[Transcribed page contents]
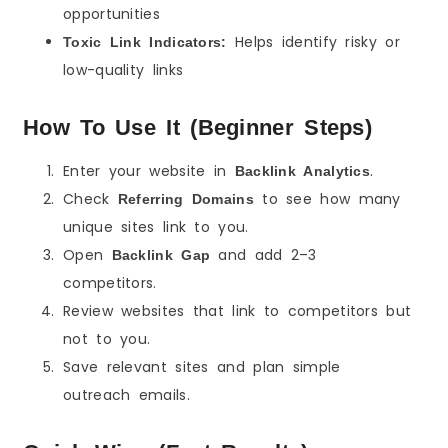
opportunities
Helps identify risky or
Toxic Link Indicators:
low-quality links
How To Use It (Beginner Steps)
Enter your website in
.
Backlink Analytics
Check
to see how many
Referring Domains
unique sites link to you.
Open
and add 2–3
Backlink Gap
competitors.
Review websites that link to competitors but
not to you.
Save relevant sites and plan simple
outreach emails.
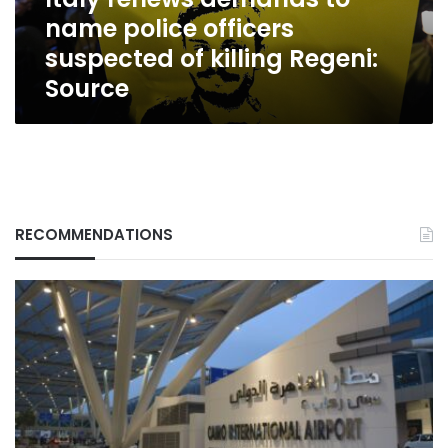
of
name police officers
killing
Regeni:
suspected of killing Regeni:
Source
Source
RECOMMENDATIONS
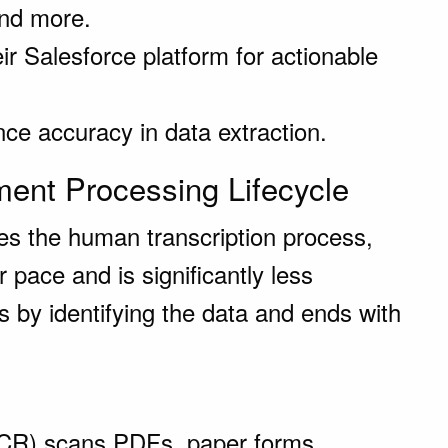
and more.
eir Salesforce platform for actionable
e accuracy in data extraction.
ent Processing Lifecycle
es the human transcription process,
er pace and is significantly less
ns by identifying the data and ends with
(OCR) scans PDFs, paper forms,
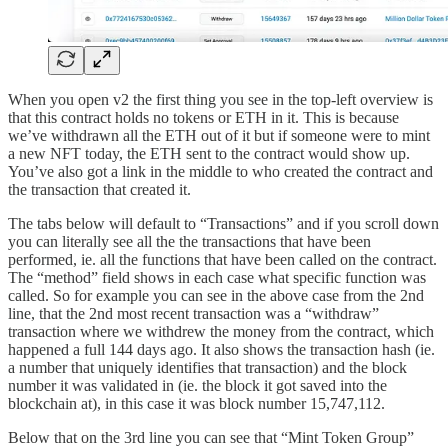
When you open v2 the first thing you see in the top-left overview is
that this contract holds no tokens or ETH in it. This is because
we’ve withdrawn all the ETH out of it but if someone were to mint
a new NFT today, the ETH sent to the contract would show up.
You’ve also got a link in the middle to who created the contract and
the transaction that created it.
The tabs below will default to “Transactions” and if you scroll down
you can literally see all the the transactions that have been
performed, ie. all the functions that have been called on the contract.
The “method” field shows in each case what specific function was
called. So for example you can see in the above case from the 2nd
line, that the 2nd most recent transaction was a “withdraw”
transaction where we withdrew the money from the contract, which
happened a full 144 days ago. It also shows the transaction hash (ie.
a number that uniquely identifies that transaction) and the block
number it was validated in (ie. the block it got saved into the
blockchain at), in this case it was block number 15,747,112.
Below that on the 3rd line you can see that “Mint Token Group”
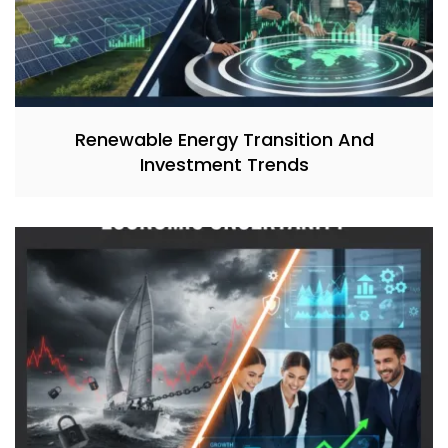
Renewable Energy Transition And
Investment Trends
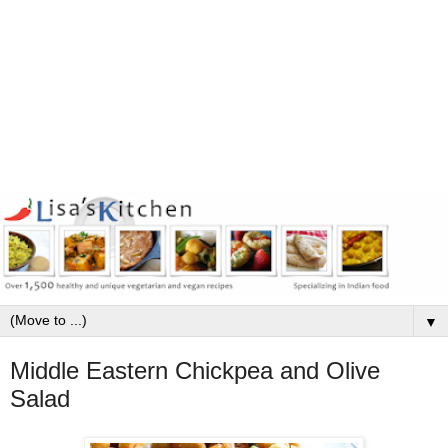
▼
Middle Eastern Chickpea and Olive
Salad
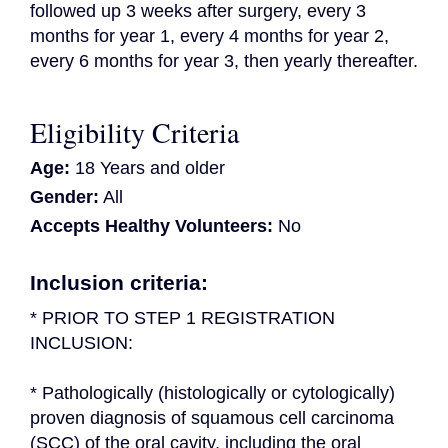
followed up 3 weeks after surgery, every 3 
months for year 1, every 4 months for year 2, 
every 6 months for year 3, then yearly thereafter.
Eligibility Criteria
Age:
18 Years and older
Gender:
All
Accepts Healthy Volunteers:
No
Inclusion criteria:
* PRIOR TO STEP 1 REGISTRATION 
INCLUSION:
* Pathologically (histologically or cytologically) 
proven diagnosis of squamous cell carcinoma 
(SCC) of the oral cavity, including the oral 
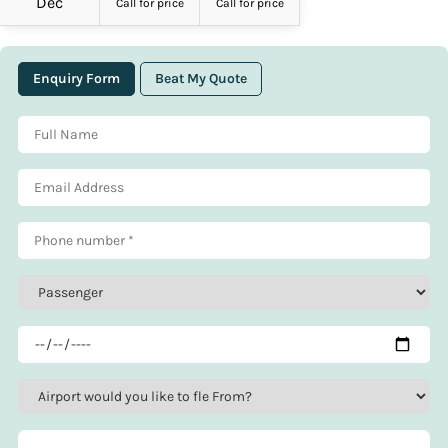
Dec
Call for price
Call for price
Enquiry Form
Beat My Quote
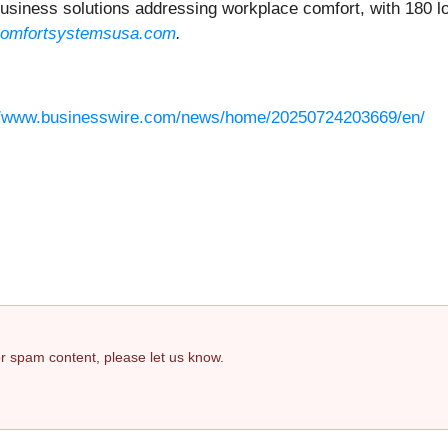
iness solutions addressing workplace comfort, with 180 loc
omfortsystemsusa.com
.
//www.businesswire.com/news/home/20250724203669/en/
 or spam content, please let us know.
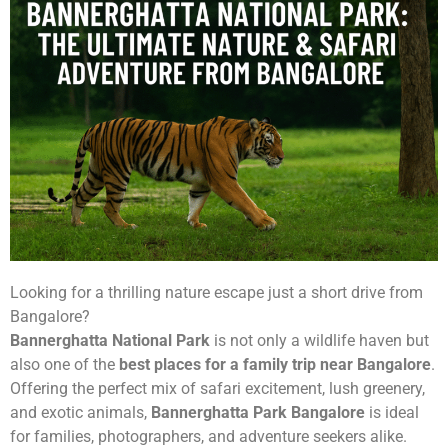
Looking for a thrilling nature escape just a short drive from
Bangalore?
Bannerghatta National Park
is not only a wildlife haven but
also one of the
best places for a family trip near Bangalore
.
Offering the perfect mix of safari excitement, lush greenery,
and exotic animals,
Bannerghatta Park Bangalore
is ideal
for families, photographers, and adventure seekers alike.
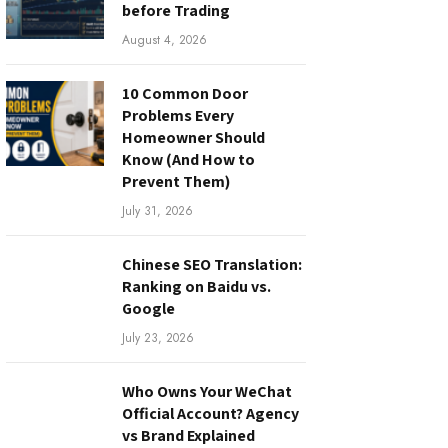
before Trading
August 4, 2026
10 Common Door
Problems Every
Homeowner Should
Know (And How to
Prevent Them)
July 31, 2026
Chinese SEO Translation:
Ranking on Baidu vs.
Google
July 23, 2026
Who Owns Your WeChat
Official Account? Agency
vs Brand Explained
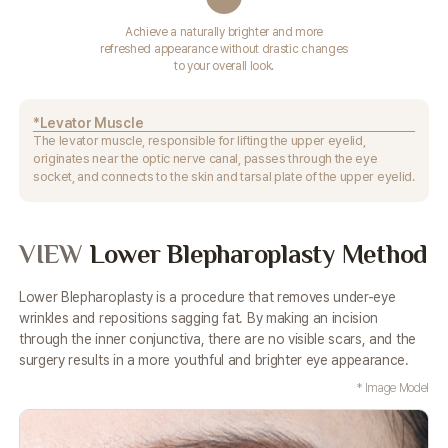
Achieve a naturally brighter and more
refreshed appearance without drastic changes
to your overall look.
*Levator Muscle
The levator muscle, responsible for lifting the upper eyelid,
originates near the optic nerve canal, passes through the eye
socket,
and connects to the skin and tarsal plate of the upper eyelid.
VIEW
Lower Blepharoplasty Method
Lower Blepharoplasty is a procedure that removes under-eye
wrinkles and repositions sagging fat. By making an incision
through
the inner conjunctiva, there are no visible scars, and the
surgery results in a more youthful and brighter eye appearance.
* Image Model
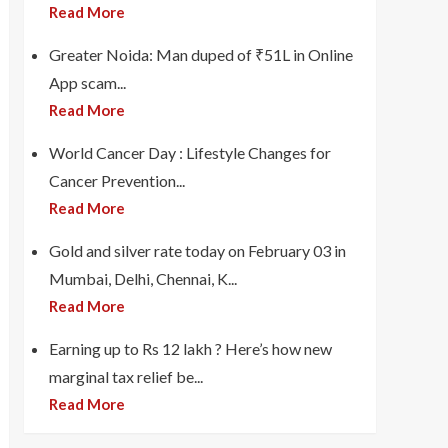
Read More
Greater Noida: Man duped of ₹51L in Online
App scam...
Read More
World Cancer Day : Lifestyle Changes for
Cancer Prevention...
Read More
Gold and silver rate today on February 03 in
Mumbai, Delhi, Chennai, K...
Read More
Earning up to Rs 12 lakh ? Here’s how new
marginal tax relief be...
Read More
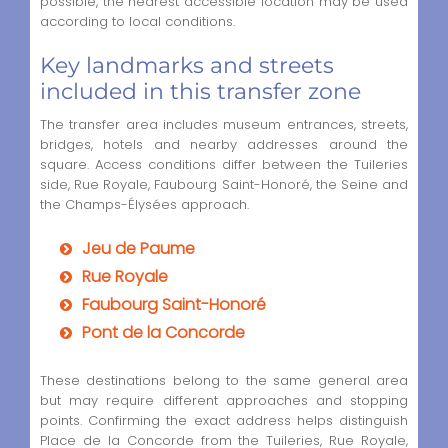
possible, the nearest accessible location may be used
according to local conditions.
Key landmarks and streets
included in this transfer zone
The transfer area includes museum entrances, streets,
bridges, hotels and nearby addresses around the
square. Access conditions differ between the Tuileries
side, Rue Royale, Faubourg Saint-Honoré, the Seine and
the Champs-Élysées approach.
Jeu de Paume
Rue Royale
Faubourg Saint-Honoré
Pont de la Concorde
These destinations belong to the same general area
but may require different approaches and stopping
points. Confirming the exact address helps distinguish
Place de la Concorde from the Tuileries, Rue Royale,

- **What this task involves**
State only the number of lines in these entries that contain "upper".

- **Output of the exercise**
2